◆ RECORDS FOR THIS EXERCISE ◆

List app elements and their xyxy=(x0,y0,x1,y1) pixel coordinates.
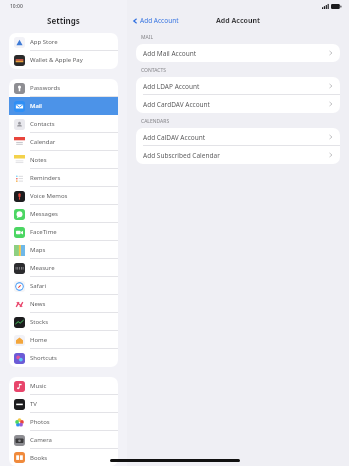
staticText: Messages xyxy=(30,210,58,218)
button[interactable]: Mail xyxy=(9,97,118,115)
staticText: Add Mail Account xyxy=(143,49,197,58)
staticText: Add LDAP Account xyxy=(143,82,200,91)
staticText: MAIL xyxy=(141,34,154,41)
staticText: Add Account xyxy=(216,16,261,26)
staticText: Shortcuts xyxy=(30,354,57,362)
staticText: Contacts xyxy=(30,120,55,128)
button[interactable]: Reminders xyxy=(9,169,118,187)
button[interactable]: Contacts xyxy=(9,115,118,133)
staticText: Passwords xyxy=(30,84,61,92)
button[interactable]: TV xyxy=(9,395,118,413)
staticText: 10:00 xyxy=(10,3,23,10)
staticText: Books xyxy=(30,454,48,462)
button[interactable]: Safari xyxy=(9,277,118,295)
staticText: Add CalDAV Account xyxy=(143,133,206,142)
staticText: Music xyxy=(30,382,47,390)
staticText: Add CardDAV Account xyxy=(143,100,210,109)
staticText: Maps xyxy=(30,246,46,254)
button[interactable]: Photos xyxy=(9,413,118,431)
staticText: News xyxy=(30,300,46,308)
staticText: Calendar xyxy=(30,138,56,146)
staticText: Photos xyxy=(30,418,50,426)
button[interactable]: Messages xyxy=(9,205,118,223)
button[interactable]: Add Account xyxy=(132,16,179,25)
button[interactable]: News xyxy=(9,295,118,313)
button[interactable]: Music xyxy=(9,377,118,395)
staticText: Home xyxy=(30,336,48,344)
button[interactable]: Add Mail Account xyxy=(136,44,340,62)
button[interactable]: Add CardDAV Account xyxy=(136,95,340,113)
button[interactable]: Measure xyxy=(9,259,118,277)
button[interactable]: Calendar xyxy=(9,133,118,151)
button[interactable]: FaceTime xyxy=(9,223,118,241)
button[interactable]: Shortcuts xyxy=(9,349,118,367)
button[interactable]: Notes xyxy=(9,151,118,169)
button[interactable]: Camera xyxy=(9,431,118,449)
staticText: Wallet & Apple Pay xyxy=(30,56,83,64)
staticText: Reminders xyxy=(30,174,61,182)
staticText: App Store xyxy=(30,38,58,46)
button[interactable]: Add LDAP Account xyxy=(136,77,340,95)
button[interactable]: Home xyxy=(9,331,118,349)
button[interactable]: Books xyxy=(9,449,118,466)
staticText: Voice Memos xyxy=(30,192,68,200)
staticText: Measure xyxy=(30,264,55,272)
button[interactable]: Maps xyxy=(9,241,118,259)
staticText: CONTACTS xyxy=(141,67,166,74)
staticText: Notes xyxy=(30,156,47,164)
button[interactable]: Add CalDAV Account xyxy=(136,128,340,146)
button[interactable]: Passwords xyxy=(9,79,118,97)
staticText: CALENDARS xyxy=(141,118,170,125)
button[interactable]: Wallet & Apple Pay xyxy=(9,51,118,69)
staticText: Mail xyxy=(30,102,42,110)
staticText: Stocks xyxy=(30,318,49,326)
button[interactable]: Stocks xyxy=(9,313,118,331)
staticText: Add Account xyxy=(140,16,179,25)
staticText: Add Subscribed Calendar xyxy=(143,151,220,160)
staticText: TV xyxy=(30,400,37,408)
button[interactable]: Voice Memos xyxy=(9,187,118,205)
button[interactable]: Add Subscribed Calendar xyxy=(136,146,340,164)
button[interactable]: App Store xyxy=(9,33,118,51)
staticText: Camera xyxy=(30,436,52,444)
staticText: Settings xyxy=(47,15,80,26)
staticText: FaceTime xyxy=(30,228,57,236)
staticText: Safari xyxy=(30,282,47,290)
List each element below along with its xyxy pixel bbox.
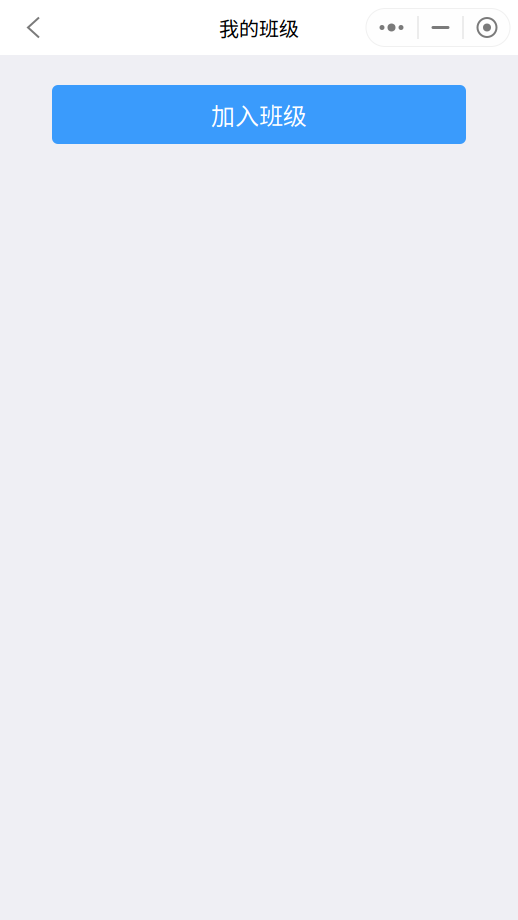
button[interactable]: Back xyxy=(0,0,60,55)
button[interactable]: 加入班级 xyxy=(52,85,466,144)
button[interactable]: Minimize xyxy=(418,8,462,46)
button[interactable]: More xyxy=(366,8,418,46)
staticText: 我的班级 xyxy=(219,13,299,42)
button[interactable]: Close xyxy=(464,8,510,46)
staticText: 加入班级 xyxy=(211,97,307,132)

◆ ASSIGNED TASK ◆
What is the number of lines above that hold the word "Store"? Answer with that number alone.

◆ FINISHED EXERCISE ◆
2